* **WHAT YOU HAVE TO DO**:
From the entries below, print exactly the span beginning with the line holding "représentation d" and ending with the line holding "Svečanom sjednicom", endpoints included, and skip any pictures.

····················

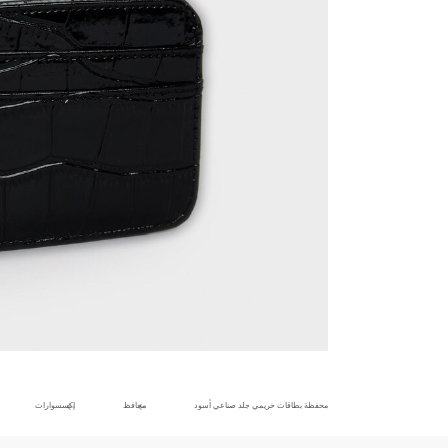
محفظة بطاقات حريمي جلد صناعي أسود
محافظ
إكسسوارات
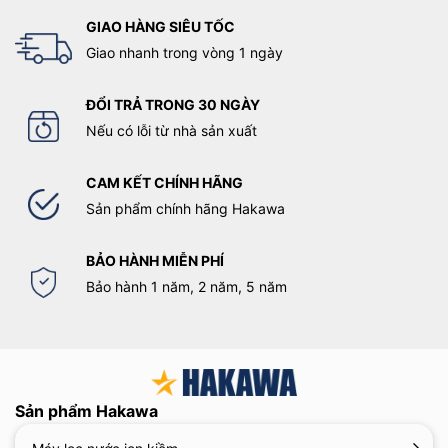
GIAO HÀNG SIÊU TỐC
Giao nhanh trong vòng 1 ngày
ĐỔI TRẢ TRONG 30 NGÀY
Nếu có lỗi từ nhà sản xuất
CAM KẾT CHÍNH HÃNG
Sản phẩm chính hãng Hakawa
BẢO HÀNH MIỄN PHÍ
Bảo hành 1 năm, 2 năm, 5 năm
Sản phẩm Hakawa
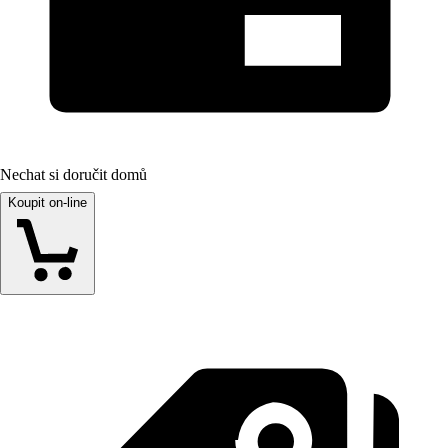
Nechat si doručit domů
Koupit on-line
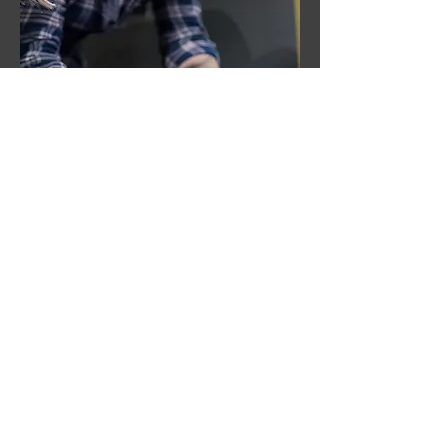
Firmenevents
Indoor Game
Outdoor Game
Geburtstag
Schulen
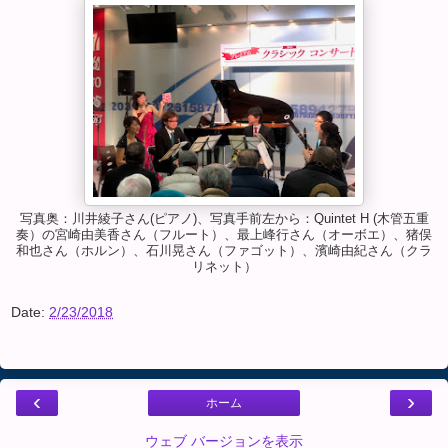
写真奥：川井綾子さん(ピアノ)、写真手前左から：Quintet H (木管五重
奏）の宮崎由美香さん（フルート）、最上峰行さん（オーボエ）、猪俣
和也さん（ホルン）、石川晃さん（ファゴット）、濱崎由紀さん（クラ
リネット）
Date:
2/23/2018
‹
›
ホーム
ウェブ バージョンを表示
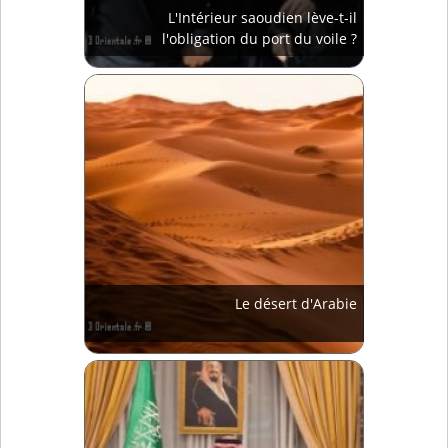
L'Intérieur saoudien lève-t-il
l'obligation du port du voile ?
Le désert d'Arabie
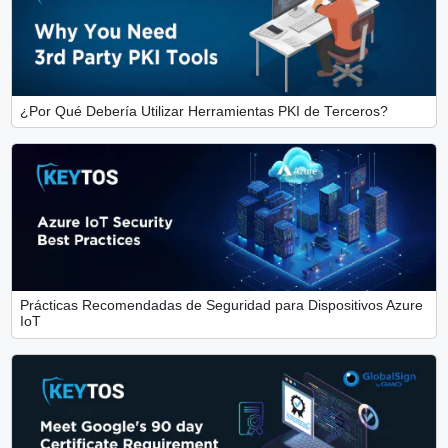
¿Por Qué Debería Utilizar Herramientas PKI de Terceros?
Prácticas Recomendadas de Seguridad para Dispositivos Azure
IoT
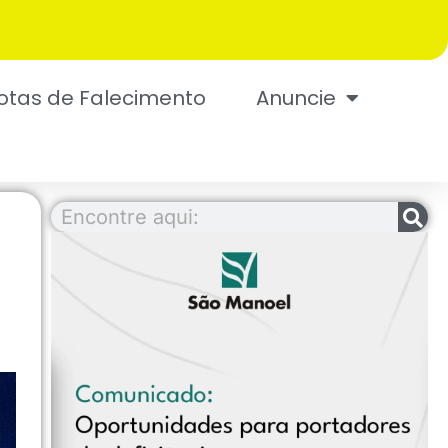
otas de Falecimento
Anuncie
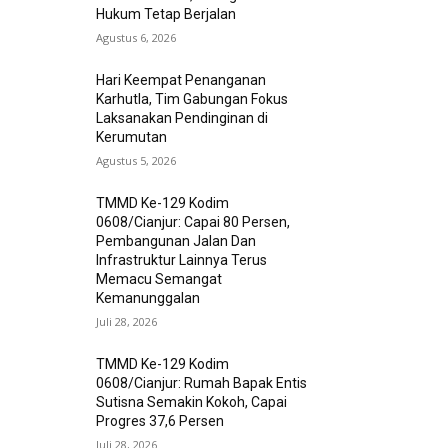
Hukum Tetap Berjalan
Agustus 6, 2026
Hari Keempat Penanganan
Karhutla, Tim Gabungan Fokus
Laksanakan Pendinginan di
Kerumutan
Agustus 5, 2026
TMMD Ke-129 Kodim
0608/Cianjur: Capai 80 Persen,
Pembangunan Jalan Dan
Infrastruktur Lainnya Terus
Memacu Semangat
Kemanunggalan
Juli 28, 2026
TMMD Ke-129 Kodim
0608/Cianjur: Rumah Bapak Entis
Sutisna Semakin Kokoh, Capai
Progres 37,6 Persen
Juli 28, 2026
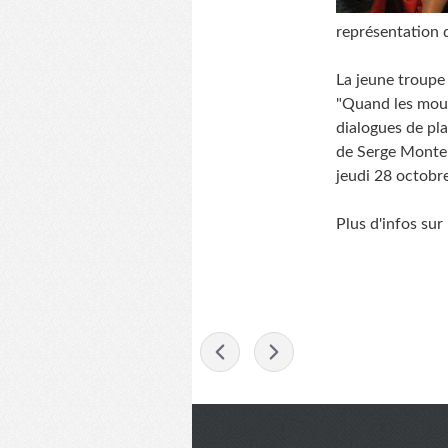
représentation d
La jeune troupe
"Quand les mouet
dialogues de pla
de Serge Monteil
jeudi 28 octobr
Plus d'infos sur
-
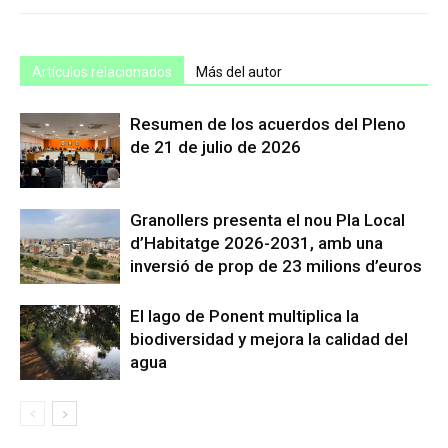
Artículos relacionados
Más del autor
Resumen de los acuerdos del Pleno
de 21 de julio de 2026
Granollers presenta el nou Pla Local
d’Habitatge 2026-2031, amb una
inversió de prop de 23 milions d’euros
El lago de Ponent multiplica la
biodiversidad y mejora la calidad del
agua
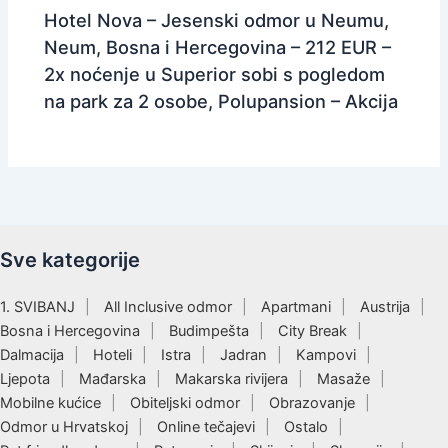
Hotel Nova – Jesenski odmor u Neumu,
Neum, Bosna i Hercegovina – 212 EUR –
2x noćenje u Superior sobi s pogledom
na park za 2 osobe, Polupansion – Akcija
Sve kategorije
1. SVIBANJ
All Inclusive odmor
Apartmani
Austrija
Bosna i Hercegovina
Budimpešta
City Break
Dalmacija
Hoteli
Istra
Jadran
Kampovi
Ljepota
Mađarska
Makarska rivijera
Masaže
Mobilne kućice
Obiteljski odmor
Obrazovanje
Odmor u Hrvatskoj
Online tečajevi
Ostalo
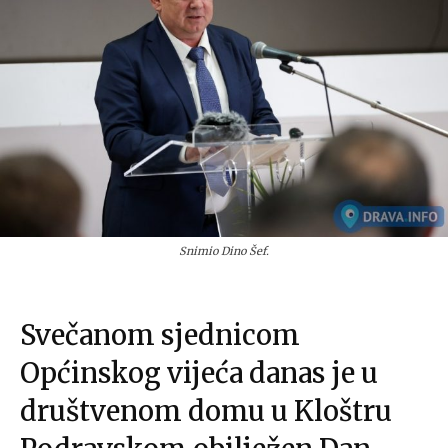
Snimio Dino Šef.
Svečanom sjednicom
Općinskog vijeća danas je u
društvenom domu u Kloštru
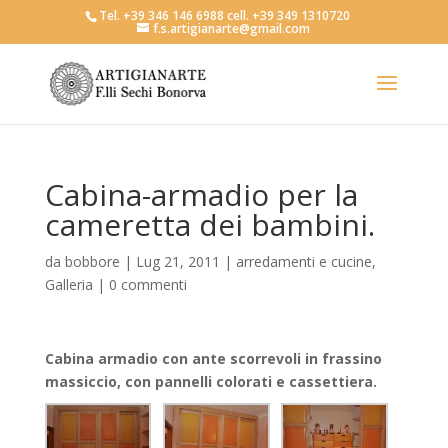
Tel. +39 346 146 6988 cell. +39 349 1310720
f.s.artigianarte@gmail.com
Cabina-armadio per la
cameretta dei bambini.
da
bobbore
|
Lug 21, 2011
|
arredamenti e cucine
,
Galleria
|
0 commenti
Cabina armadio con ante scorrevoli in frassino
massiccio, con pannelli colorati e cassettiera.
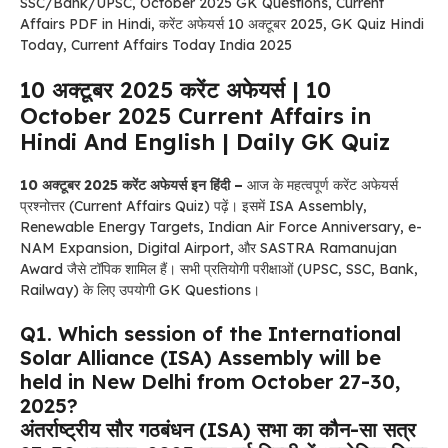
SSC/Bank/UPSC, October 2025 GK Questions, Current
Affairs PDF in Hindi, करेंट अफेयर्स 10 अक्टूबर 2025, GK Quiz Hindi
Today, Current Affairs Today India 2025
10 अक्टूबर 2025 करेंट अफेयर्स | 10
October 2025 Current Affairs in
Hindi And English | Daily GK Quiz
10 अक्टूबर 2025 करेंट अफेयर्स इन हिंदी –
आज के महत्वपूर्ण करेंट अफेयर्स
प्रश्नोत्तर (Current Affairs Quiz) पढ़ें। इसमें ISA Assembly,
Renewable Energy Targets, Indian Air Force Anniversary, e-
NAM Expansion, Digital Airport, और SASTRA Ramanujan
Award जैसे टॉपिक शामिल हैं। सभी प्रतियोगी परीक्षाओं (UPSC, SSC, Bank,
Railway) के लिए उपयोगी GK Questions।
Q1. Which session of the International
Solar Alliance (ISA) Assembly will be
held in New Delhi from October 27-30,
2025?
अंतर्राष्ट्रीय सौर गठबंधन (ISA) सभा का कौन-सा सत्र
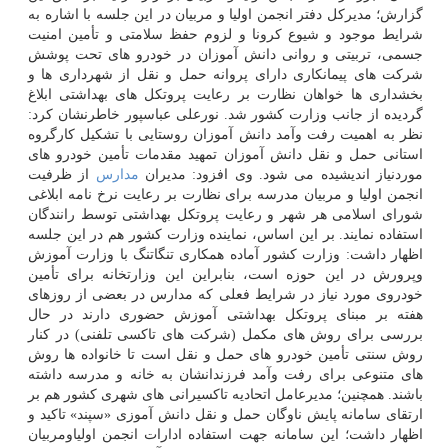
گزارش؛ مدیرکل دفتر انجمن اولیا و مربیان در این جلسه با اشاره به
شرایط موجود و شیوع کرونا و لزوم حفظ سلامتی و تأمین امنیت
جسمی، تربیتی و روانی دانش آموزان در خودرو های تحت پوشش
شرکت های پیمانکاری دارای پروانه حمل و نقل از شهرداری ها و
بخشداری ها خواهان نظارت بر رعایت پروتکل های بهداشتی ابلاغ
گردیده از جانب وزارت کشور شد. نورعلی عباسپور خاطرنشان کرد:
نظر به اهمیت رفت وآمد دانش آموزان روستایی با تشکیل کارگروه
استانی حمل و نقل دانش آموزان تمهید مقدمات تأمین خودرو های
موردنیاز اندیشیده می شود. وی افزود: مدیران
مدارس
از ظرفیت
انجمن اولیا و مربیان مدرسه برای نظارت بر رعایت نرخ نامه ابلاغی
شورای اسلامی هر شهر و رعایت پروتکل بهداشتی توسط رانندگان
استفاده نمایند. بر این اساس، نماینده وزارت کشور هم در این جلسه
اظهار داشت: وزارت کشور آماده همکاری تنگاتنگ با وزارت آموزش
وپرورش در این حوزه است، بنابراین این وزارتخانه برای تأمین
خودروی مورد نیاز در شرایط فعلی که مدارس در بعضی از روزهای
هفته بر مبنای پروتکل بهداشتی آموزش حضوری دارند در حال
بررسی برای روش های مکمل (شرکت های تاکسی تلفنی) در کنار
روش سنتی تأمین خودرو های حمل و نقل است تا خانواده ها روش
های متنوعی برای رفت وآمد فرزندانشان به خانه و مدرسه داشته
باشند. همچنین؛ مدیرعامل اتحادیه تاکسیرانی های شهری کشور هم بر
ارتقای سامانه پایش ناوگان حمل و نقل دانش آموزی «سپند» تاکید و
اظهار داشت؛ این سامانه جهت استفاده ادارات انجمن اولیاومربیان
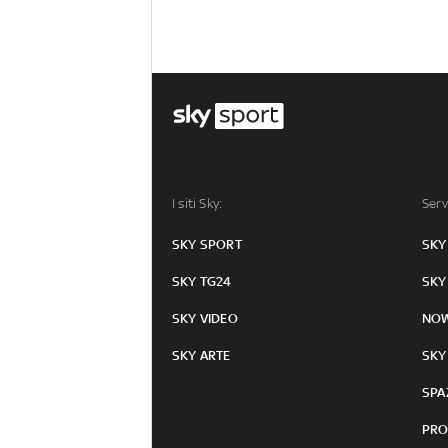
I siti Sky:
Serv
SKY SPORT
SKY
SKY TG24
SKY
SKY VIDEO
NO
SKY ARTE
SKY
SPA
PRO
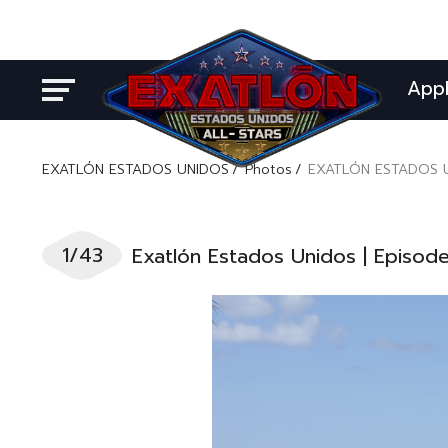
App
EXATLÓN ESTADOS UNIDOS
Photos
EXATLÓN ESTADOS U
1/43
Exatlón Estados Unidos | Episod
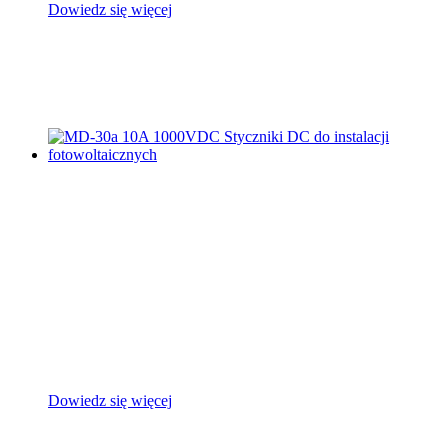
Dowiedz się więcej
Dowiedz się więcej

····················

* **EXPECTED ANSWER**:
représentation d
La jeune troupe
"Quand les mouet
dialogues de pla
de Serge Monteil
jeudi 28 octobr
Plus d'infos sur
-
Artículos relacionados
Más del autor
Resumen de los acuerdos del Pleno
de 21 de julio de 2026
Granollers presenta el nou Pla Local
d’Habitatge 2026-2031, amb una
inversió de prop de 23 milions d’euros
El lago de Ponent multiplica la
biodiversidad y mejora la calidad del
agua
Hotel Nova – Jesenski odmor u Neumu,
Neum, Bosna i Hercegovina – 212 EUR –
2x noćenje u Superior sobi s pogledom
na park za 2 osobe, Polupansion – Akcija
Sve kategorije
1. SVIBANJ
All Inclusive odmor
Apartmani
Austrija
Bosna i Hercegovina
Budimpešta
City Break
Dalmacija
Hoteli
Istra
Jadran
Kampovi
Ljepota
Mađarska
Makarska rivijera
Masaže
Mobilne kućice
Obiteljski odmor
Obrazovanje
Odmor u Hrvatskoj
Online tečajevi
Ostalo
Snimio Dino Šef.
Svečanom sjednicom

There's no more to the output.